Um quarto na hospedaria da Jarreteira. Entram Falstaff, o Estalajadeiro, Bardolfo, Nym, Pistola e
Robim.

FALSTAFF - Meu estalajadeiro da Jarreteira!

ESTALAJADEIRO - Que diz o meu alegre companheiro? Falai com erudição e sabedoria.

FALSTAFF - Em verdade, meu estalajadeiro, estou precisando despedir alguns dos meus homens.

ESTALAJADEIRO - Despedi o valente Hércules. Mandai-o embora. Que se mexa. Toca! Toca!

FALSTAFF - Preciso de dez libras por semana.

ESTALAJADEIRO - És um imperador, césar, kaiser e zangão. Ficarei com Bardolfo; dar-lhe-ei a
incumbência de ir buscar vinho e pô-lo no barril. Não falei bem, meu valente Heitor?

FALSTAFF - Fazei isso mesmo, bondoso estalajadeiro.

ESTALAJADEIRO - Já o disse. Agora, ele que me siga. (A Bardolfo.) Quero ver se sabes fazer espumar
a cerveja e deixar o vinho colante. Sou homem de uma só palavra. Acompanha-me!

FALSTAFF - Vai com ele, Bardolfo; a profissão de moço de taberna é muito boa. De uma capa velha
faz-se um casaco novo e de um criado murcho um moço de taberna loução. Vai. Adeus.

BARDOLFO - É profissão com que sempre eu sonhara. Hei de me dar muito bem nela.

PISTOLA - Baixo hungarês, coisa à-toa! Pretendes pegar no batoque?
(Sai Bardolfo.)

NYM - Ele foi concebido no vinho. Não valeu o humor da brincadeira?

FALSTAFF - Alegra-me ficar livre dessa caixa de fuzil. Seus roubos estavam dando muito na vista;
furtava como os cantores desajeitados: sempre fora de tempo.

NYM - O verdadeiro humor da coisa consiste em furtar numa pausa mínima.

PISTOLA - A isso dão os sábios o nome de apropriar-se. "Roubar", ora! Uma figa para a expressão.

FALSTAFF - Pois é, senhores; estou ficando com os calcanhares de fora.

PISTOLA - Então, cuidado com as frieiras.

FALSTAFF - Não há outro remédio: terei de fintar alguém, preciso recorrer a expedientes.

PISTOLA - Corvo novo necessita de alimento.

FALSTAFF - Qual de vós conhece um certo Ford, aqui da cidade?

PISTOLA - Conheço o tipo; é de boa substância.

FALSTAFF - Meus honestos rapazes, vou revelar-vos aqui em particular quais são as minhas medidas.

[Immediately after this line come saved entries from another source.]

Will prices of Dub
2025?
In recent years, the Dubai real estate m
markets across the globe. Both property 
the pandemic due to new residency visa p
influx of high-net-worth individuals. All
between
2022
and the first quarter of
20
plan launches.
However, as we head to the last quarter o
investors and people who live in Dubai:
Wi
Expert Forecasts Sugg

PISTOLA - Para mais de duas jardas.

FALSTAFF - Deixa de trocadilhos, Pistola! É verdade que tenho uma cintura de duas jardas; mas neste
momento não importa meu cinto, mas o que sinto. Em resumo, rapazes, tenho em mente fazer a corte à
mulher do Ford. Estou certo de que hei de divertir-me bastante: conversa bem, é afável, sabe convidar a
gente com o rabo do olho. Interpreto perfeitamente o seu estilo familiar. Mas o mais renitente trecho de
sua conduta poderá ser traduzido da seguinte maneira: "Chamo-me sir John Falstaff!"

PISTOLA - Vê-se que ele a estudou a fundo, traduzindo-a muito bem da honestidade para o inglês.

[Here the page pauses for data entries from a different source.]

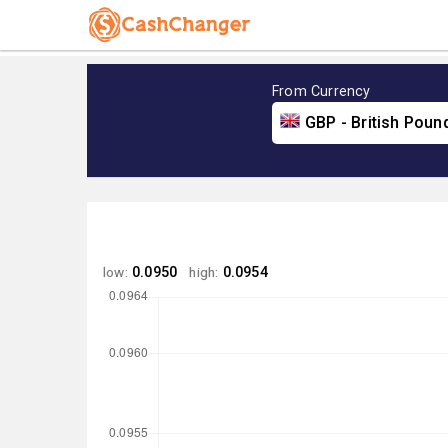
From Currency
GBP - British Poun
low:
0.0950
high:
0.0954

NYM - A âncora bateu no fundo; permitis-me a brincadeira?

FALSTAFF - Segundo os boatos que correm por aí, é ela quem dirige a bolsa do marido, sendo certo que
ele possui um regimento de anjos.

PISTOLA - Número igual de demônios apresta, e "Avançar!" aconselho.

NYM - O humor está subindo. Muito bem. Esses anjos me deixam bem humorado.

FALSTAFF - Tenho aqui comigo uma carta que escrevi para mandar-lhe, e uma outra para a mulher de
Page, que, faz pouco tempo, me lançou olhares animadores e examinou o meu físico com miradas
judiciosas, ora dourando-me os pés com os raios dos olhos, ora o ventre avantajado.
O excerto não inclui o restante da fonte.